:: Given entries ::

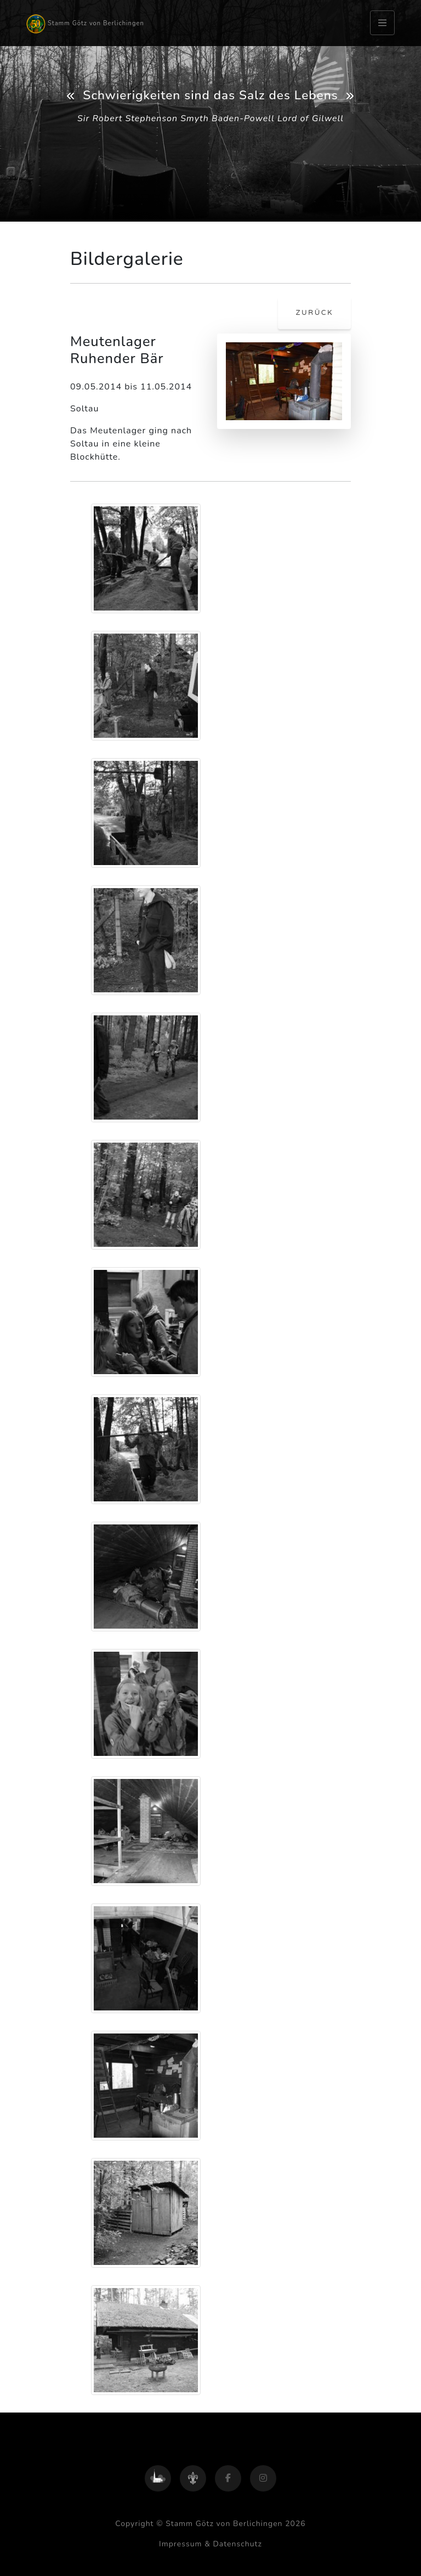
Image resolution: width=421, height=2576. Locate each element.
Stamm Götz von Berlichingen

--

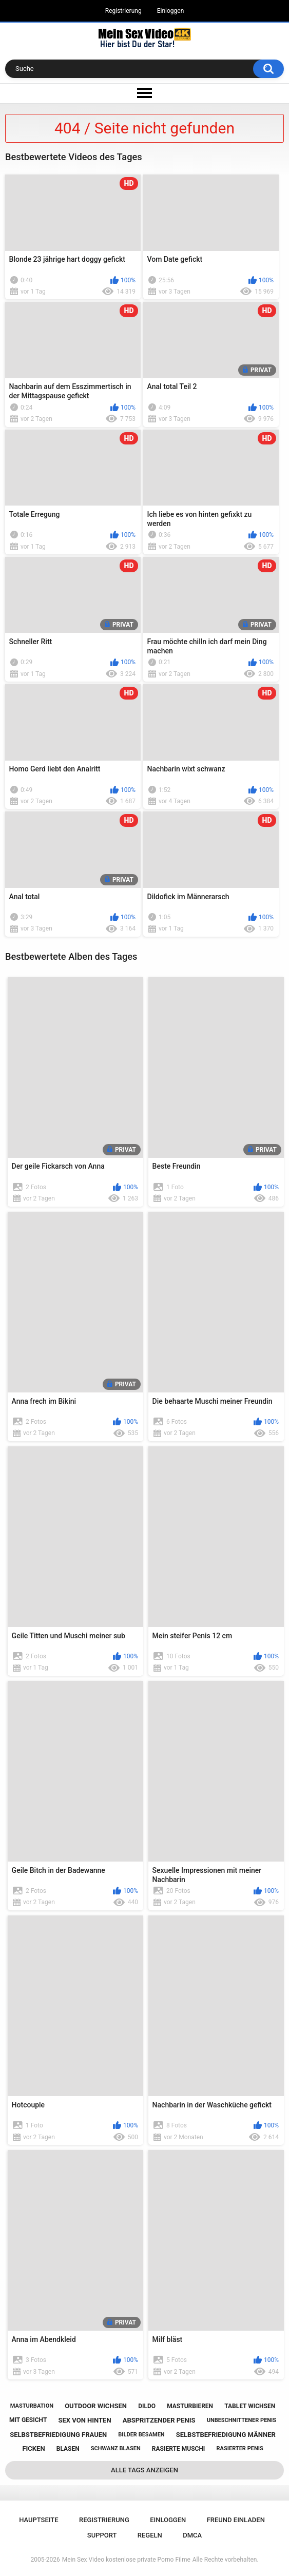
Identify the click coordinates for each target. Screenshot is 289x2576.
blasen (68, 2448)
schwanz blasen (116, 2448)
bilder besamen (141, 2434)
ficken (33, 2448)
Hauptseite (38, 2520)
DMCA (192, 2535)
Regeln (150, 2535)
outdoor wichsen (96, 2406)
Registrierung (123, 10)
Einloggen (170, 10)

:: Exercise directions ::
Answer with a number only: how many lines above have the word "each"?

:: Exercise answer ::
2